2023 NSF Workshop on Silent Data Corruption
Welcome to the 2023 NSF Workshop on Silent Data Corruption Homepage!
In today's climate, hyperscalers are reporting frequent silent data corruptions (SDCs)—i.e, silent errors or corrupt execution errors (CEEs)—in their cloud fleets caused by silicon manufacturing defects. Remarkably, SDCs at-scale are exhibiting error occurrence rates on the order of one fault in a thousand devices. Meanwhile, hardware manufacturers strive for, and intend to achieve, one hundred and close to zero defective parts per million for the commercial and automotive domains, respectively. Hundreds of thousands of servers in a large-scale infrastructure, featuring millions of hardware devices— e.g., motherboard, CPUs, DIMMs, GPUs, hardware accelerators, NICs, HDDs, flash drives, interconnect modules—coupled with unprecedented error rates means there is a non-negligible probability that SDCs will propagate to and impact system-level applications. Unfortunately, state-of-the-art fault injection studies, and the software resliency/fault tolerance approaches they support, assume that SDCs are a one in a million occurrence. In general, naïvely scaling existing SDC detection and mitigation techniques to compensate for error rates which are at least an order of magnitude higher is not viable from performance/efficiency perspectives. With no existing solutions ready to sub in, the challenge of SDCs at-scale calls for innovation spanning the entire hardware-software stack to guarantee high assurance for the important tasks to which we entrust computers today.

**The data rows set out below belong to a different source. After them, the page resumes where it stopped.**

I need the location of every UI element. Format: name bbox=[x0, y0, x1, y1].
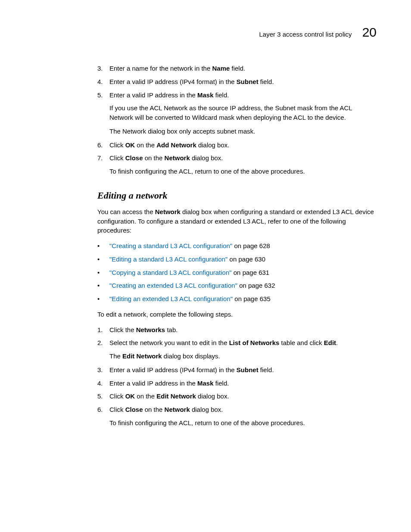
bold-text: Add Network bbox=[156, 141, 196, 149]
step-text: Enter a valid IP address in the Mask fie… bbox=[109, 90, 229, 100]
step-text: Click the Networks tab. bbox=[109, 325, 177, 335]
step-text: Click Close on the Network dialog box. bbox=[109, 153, 223, 163]
text: Enter a name for the network in the bbox=[109, 65, 212, 72]
bold-text: Mask bbox=[197, 380, 214, 387]
page: Layer 3 access control list policy 20 3.… bbox=[0, 0, 411, 458]
bold-text: Close bbox=[125, 406, 143, 413]
step-text: Enter a valid IP address (IPv4 format) i… bbox=[109, 77, 274, 87]
text: Enter a valid IP address in the bbox=[109, 91, 197, 99]
page-header: Layer 3 access control list policy 20 bbox=[34, 26, 377, 39]
text: on page 630 bbox=[227, 255, 265, 263]
bold-text: Edit bbox=[324, 339, 336, 346]
text: The bbox=[109, 352, 122, 360]
reference-text: "Copying a standard L3 ACL configuration… bbox=[109, 268, 269, 277]
step-3: 3. Enter a name for the network in the N… bbox=[97, 64, 377, 73]
intro-paragraph: You can access the Network dialog box wh… bbox=[97, 207, 377, 235]
step-7-note: To finish configuring the ACL, return to… bbox=[109, 167, 377, 176]
text: table and click bbox=[279, 339, 324, 346]
text: field. bbox=[258, 78, 274, 85]
bold-text: Subnet bbox=[237, 366, 258, 373]
text: dialog box. bbox=[190, 406, 223, 413]
step-4: 4. Enter a valid IP address (IPv4 format… bbox=[97, 77, 377, 87]
edit-step-5: 5. Click OK on the Edit Network dialog b… bbox=[97, 392, 377, 401]
reference-text: "Editing a standard L3 ACL configuration… bbox=[109, 255, 265, 264]
text: on the bbox=[143, 154, 165, 162]
step-number: 3. bbox=[97, 64, 103, 73]
bold-text: Network bbox=[155, 208, 181, 215]
top-step-list: 3. Enter a name for the network in the N… bbox=[97, 64, 377, 100]
bold-text: Subnet bbox=[237, 78, 258, 85]
reference-list: • "Creating a standard L3 ACL configurat… bbox=[97, 241, 377, 304]
text: Click bbox=[109, 141, 125, 149]
bullet-icon: • bbox=[97, 294, 103, 304]
reference-item: • "Editing a standard L3 ACL configurati… bbox=[97, 255, 377, 264]
section-heading-editing-network: Editing a network bbox=[97, 190, 377, 201]
step-5: 5. Enter a valid IP address in the Mask … bbox=[97, 90, 377, 100]
step-number: 7. bbox=[97, 153, 103, 163]
step-text: Click Close on the Network dialog box. bbox=[109, 405, 223, 414]
text: Click bbox=[109, 406, 125, 413]
chapter-number: 20 bbox=[362, 26, 377, 39]
bullet-icon: • bbox=[97, 268, 103, 277]
text: field. bbox=[214, 91, 229, 99]
step-text: Select the network you want to edit in t… bbox=[109, 338, 338, 348]
step-6: 6. Click OK on the Add Network dialog bo… bbox=[97, 140, 377, 150]
text: on the bbox=[143, 406, 165, 413]
text: . bbox=[336, 339, 338, 346]
bold-text: Edit Network bbox=[156, 392, 196, 400]
edit-intro: To edit a network, complete the followin… bbox=[97, 310, 377, 319]
text: on the bbox=[135, 392, 156, 400]
step-number: 5. bbox=[97, 90, 103, 100]
edit-step-3: 3. Enter a valid IP address (IPv4 format… bbox=[97, 365, 377, 375]
bold-text: OK bbox=[125, 392, 135, 400]
text: Enter a valid IP address in the bbox=[109, 380, 197, 387]
reference-link[interactable]: "Editing an extended L3 ACL configuratio… bbox=[109, 295, 233, 302]
bold-text: Edit Network bbox=[122, 352, 162, 360]
step-number: 6. bbox=[97, 405, 103, 414]
step-number: 4. bbox=[97, 77, 103, 87]
text: You can access the bbox=[97, 208, 155, 215]
bold-text: Close bbox=[125, 154, 143, 162]
reference-text: "Creating an extended L3 ACL configurati… bbox=[109, 281, 275, 290]
reference-link[interactable]: "Creating a standard L3 ACL configuratio… bbox=[109, 242, 232, 249]
text: Click the bbox=[109, 326, 136, 333]
reference-item: • "Editing an extended L3 ACL configurat… bbox=[97, 294, 377, 304]
edit-step-6-note: To finish configuring the ACL, return to… bbox=[109, 418, 377, 428]
reference-text: "Creating a standard L3 ACL configuratio… bbox=[109, 241, 270, 251]
reference-link[interactable]: "Editing a standard L3 ACL configuration… bbox=[109, 255, 227, 263]
bold-text: Name bbox=[212, 65, 230, 72]
text: on page 631 bbox=[232, 269, 270, 276]
step-text: Enter a valid IP address (IPv4 format) i… bbox=[109, 365, 274, 375]
step-text: Enter a valid IP address in the Mask fie… bbox=[109, 379, 229, 388]
step-number: 6. bbox=[97, 140, 103, 150]
text: field. bbox=[214, 380, 229, 387]
text: field. bbox=[258, 366, 274, 373]
bold-text: Network bbox=[165, 154, 190, 162]
edit-step-2-note: The Edit Network dialog box displays. bbox=[109, 352, 377, 361]
reference-link[interactable]: "Copying a standard L3 ACL configuration… bbox=[109, 269, 232, 276]
edit-step-1: 1. Click the Networks tab. bbox=[97, 325, 377, 335]
reference-item: • "Creating a standard L3 ACL configurat… bbox=[97, 241, 377, 251]
text: on page 632 bbox=[237, 282, 275, 289]
bold-text: OK bbox=[125, 141, 135, 149]
text: dialog box. bbox=[190, 154, 223, 162]
bullet-icon: • bbox=[97, 255, 103, 264]
bold-text: Mask bbox=[197, 91, 214, 99]
reference-item: • "Creating an extended L3 ACL configura… bbox=[97, 281, 377, 290]
header-title: Layer 3 access control list policy bbox=[259, 31, 352, 38]
text: Click bbox=[109, 392, 125, 400]
reference-link[interactable]: "Creating an extended L3 ACL configurati… bbox=[109, 282, 237, 289]
bold-text: Networks bbox=[136, 326, 165, 333]
top-step-list-cont: 6. Click OK on the Add Network dialog bo… bbox=[97, 140, 377, 163]
step-text: Click OK on the Edit Network dialog box. bbox=[109, 392, 229, 401]
step-number: 3. bbox=[97, 365, 103, 375]
text: dialog box. bbox=[196, 392, 229, 400]
step-text: Click OK on the Add Network dialog box. bbox=[109, 140, 229, 150]
text: Enter a valid IP address (IPv4 format) i… bbox=[109, 366, 237, 373]
step-number: 1. bbox=[97, 325, 103, 335]
text: dialog box. bbox=[196, 141, 230, 149]
step-number: 4. bbox=[97, 379, 103, 388]
step-text: Enter a name for the network in the Name… bbox=[109, 64, 245, 73]
step-number: 5. bbox=[97, 392, 103, 401]
text: tab. bbox=[165, 326, 177, 333]
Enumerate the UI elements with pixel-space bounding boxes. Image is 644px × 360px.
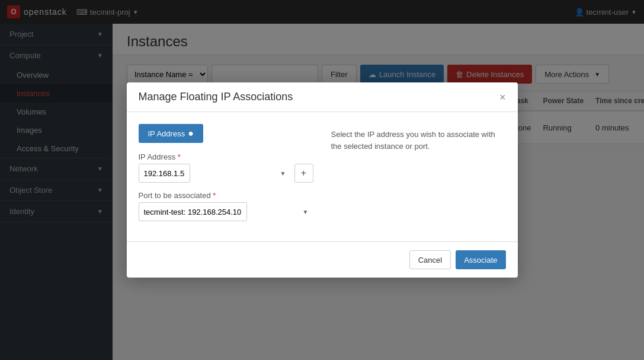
port-label-text: Port to be associated	[139, 191, 211, 200]
port-select-wrapper: tecmint-test: 192.168.254.10	[139, 202, 313, 221]
cancel-button[interactable]: Cancel	[409, 250, 451, 269]
modal-description: Select the IP address you wish to associ…	[331, 129, 506, 152]
ip-required-star: *	[178, 152, 181, 161]
port-form-group: Port to be associated * tecmint-test: 19…	[139, 191, 313, 221]
modal-title: Manage Floating IP Associations	[139, 91, 293, 103]
modal-close-button[interactable]: ×	[499, 92, 506, 103]
port-select[interactable]: tecmint-test: 192.168.254.10	[139, 202, 247, 221]
ip-address-label: IP Address *	[139, 152, 313, 161]
modal-footer: Cancel Associate	[127, 241, 518, 278]
ip-address-select[interactable]: 192.168.1.5	[139, 164, 190, 183]
port-label: Port to be associated *	[139, 191, 313, 200]
associate-button[interactable]: Associate	[456, 250, 505, 269]
modal-tab-ip-address[interactable]: IP Address ●	[139, 124, 203, 143]
modal: Manage Floating IP Associations × IP Add…	[127, 82, 518, 278]
tab-required-indicator: ●	[188, 129, 194, 138]
ip-address-control-row: 192.168.1.5 +	[139, 164, 313, 183]
ip-address-select-wrapper: 192.168.1.5	[139, 164, 291, 183]
modal-header: Manage Floating IP Associations ×	[127, 82, 518, 112]
modal-body: IP Address ● IP Address * 192.168.1.5	[127, 112, 518, 241]
port-required-star: *	[213, 191, 216, 200]
modal-overlay: Manage Floating IP Associations × IP Add…	[0, 0, 644, 360]
ip-address-form-group: IP Address * 192.168.1.5 +	[139, 152, 313, 183]
modal-left: IP Address ● IP Address * 192.168.1.5	[139, 124, 313, 230]
tab-ip-address-label: IP Address	[148, 129, 185, 138]
ip-address-label-text: IP Address	[139, 152, 176, 161]
modal-tabs: IP Address ●	[139, 124, 313, 143]
modal-right: Select the IP address you wish to associ…	[331, 124, 506, 230]
add-ip-button[interactable]: +	[294, 164, 313, 183]
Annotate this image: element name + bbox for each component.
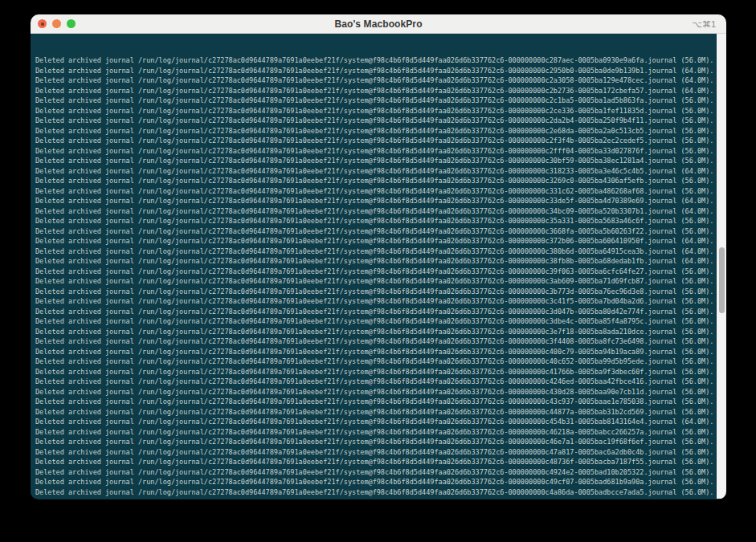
log-line: Deleted archived journal /run/log/journa…	[35, 116, 726, 126]
log-output: Deleted archived journal /run/log/journa…	[31, 34, 726, 499]
log-line: Deleted archived journal /run/log/journa…	[35, 316, 726, 327]
log-line: Deleted archived journal /run/log/journa…	[35, 86, 726, 96]
traffic-lights	[38, 14, 76, 33]
tab-shortcut-badge: ⌥⌘1	[692, 18, 716, 29]
close-button[interactable]	[38, 19, 47, 28]
log-line: Deleted archived journal /run/log/journa…	[35, 226, 726, 237]
log-line: Deleted archived journal /run/log/journa…	[35, 176, 726, 186]
log-line: Deleted archived journal /run/log/journa…	[35, 437, 726, 447]
close-button-dot-icon	[41, 22, 44, 26]
log-line: Deleted archived journal /run/log/journa…	[35, 457, 726, 467]
log-line: Deleted archived journal /run/log/journa…	[35, 66, 726, 76]
log-line: Deleted archived journal /run/log/journa…	[35, 387, 726, 397]
log-line: Deleted archived journal /run/log/journa…	[35, 247, 726, 257]
terminal-screen[interactable]: Deleted archived journal /run/log/journa…	[31, 34, 726, 499]
log-line: Deleted archived journal /run/log/journa…	[35, 336, 726, 347]
log-line: Deleted archived journal /run/log/journa…	[35, 397, 726, 407]
minimize-button[interactable]	[52, 19, 61, 28]
log-line: Deleted archived journal /run/log/journa…	[35, 357, 726, 367]
log-line: Deleted archived journal /run/log/journa…	[35, 307, 726, 317]
log-line: Deleted archived journal /run/log/journa…	[35, 407, 726, 418]
log-line: Deleted archived journal /run/log/journa…	[35, 96, 726, 106]
log-lines: Deleted archived journal /run/log/journa…	[35, 55, 726, 499]
log-line: Deleted archived journal /run/log/journa…	[35, 367, 726, 377]
log-line: Deleted archived journal /run/log/journa…	[35, 477, 726, 487]
log-line: Deleted archived journal /run/log/journa…	[35, 196, 726, 206]
log-line: Deleted archived journal /run/log/journa…	[35, 287, 726, 297]
log-line: Deleted archived journal /run/log/journa…	[35, 55, 726, 66]
log-line: Deleted archived journal /run/log/journa…	[35, 447, 726, 458]
log-line: Deleted archived journal /run/log/journa…	[35, 327, 726, 337]
log-line: Deleted archived journal /run/log/journa…	[35, 216, 726, 226]
log-line: Deleted archived journal /run/log/journa…	[35, 347, 726, 357]
log-line: Deleted archived journal /run/log/journa…	[35, 256, 726, 267]
log-line: Deleted archived journal /run/log/journa…	[35, 377, 726, 387]
scrollbar-thumb[interactable]	[719, 247, 725, 313]
window-title: Bao's MacbookPro	[31, 18, 726, 30]
log-line: Deleted archived journal /run/log/journa…	[35, 487, 726, 498]
log-line: Deleted archived journal /run/log/journa…	[35, 106, 726, 116]
log-line: Deleted archived journal /run/log/journa…	[35, 417, 726, 427]
log-line: Deleted archived journal /run/log/journa…	[35, 267, 726, 277]
log-line: Deleted archived journal /run/log/journa…	[35, 186, 726, 197]
terminal-window: Bao's MacbookPro ⌥⌘1 Deleted archived jo…	[31, 14, 726, 499]
log-line: Deleted archived journal /run/log/journa…	[35, 206, 726, 217]
desktop: Bao's MacbookPro ⌥⌘1 Deleted archived jo…	[0, 0, 756, 542]
log-line: Deleted archived journal /run/log/journa…	[35, 497, 726, 499]
log-line: Deleted archived journal /run/log/journa…	[35, 136, 726, 146]
zoom-button[interactable]	[67, 19, 76, 28]
log-line: Deleted archived journal /run/log/journa…	[35, 296, 726, 307]
log-line: Deleted archived journal /run/log/journa…	[35, 156, 726, 166]
log-line: Deleted archived journal /run/log/journa…	[35, 146, 726, 157]
log-line: Deleted archived journal /run/log/journa…	[35, 427, 726, 438]
window-titlebar[interactable]: Bao's MacbookPro ⌥⌘1	[31, 14, 726, 34]
log-line: Deleted archived journal /run/log/journa…	[35, 75, 726, 86]
log-line: Deleted archived journal /run/log/journa…	[35, 236, 726, 247]
log-line: Deleted archived journal /run/log/journa…	[35, 126, 726, 137]
log-line: Deleted archived journal /run/log/journa…	[35, 276, 726, 287]
log-line: Deleted archived journal /run/log/journa…	[35, 467, 726, 478]
log-line: Deleted archived journal /run/log/journa…	[35, 166, 726, 177]
scrollbar-track[interactable]	[717, 34, 726, 499]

The aim of the 2023 NSF Workshop on Silent Data Corruption is to facilitate cross-disciplinary interactions of participants across the technical disciplines of hardware circuits, computer architecture, systems (including networking, operating systems, and distributed systems), and theory, as well as participants from key industry and government stakeholders, to propose novel solutions to post-manufacturing hardware testing, runtime error detection, software resilience and fault tolerance, system security, and to spearhead research on SDCs at-scale. Over the course of the two-day workshop, participants will contribute position papers, give live presentations, and participate in breakout discussions on the topics discussed in the proposal for this workshop and beyond. The core deliverable to NSF will be a final report detailing key research questions and directions which, if addressed, offer to alleviate challenges imposed by SDC at-scale. As a secondary deliverable, we will work with industry participants to identify and provide access to infrastructure and data which can support identified academic research efforts.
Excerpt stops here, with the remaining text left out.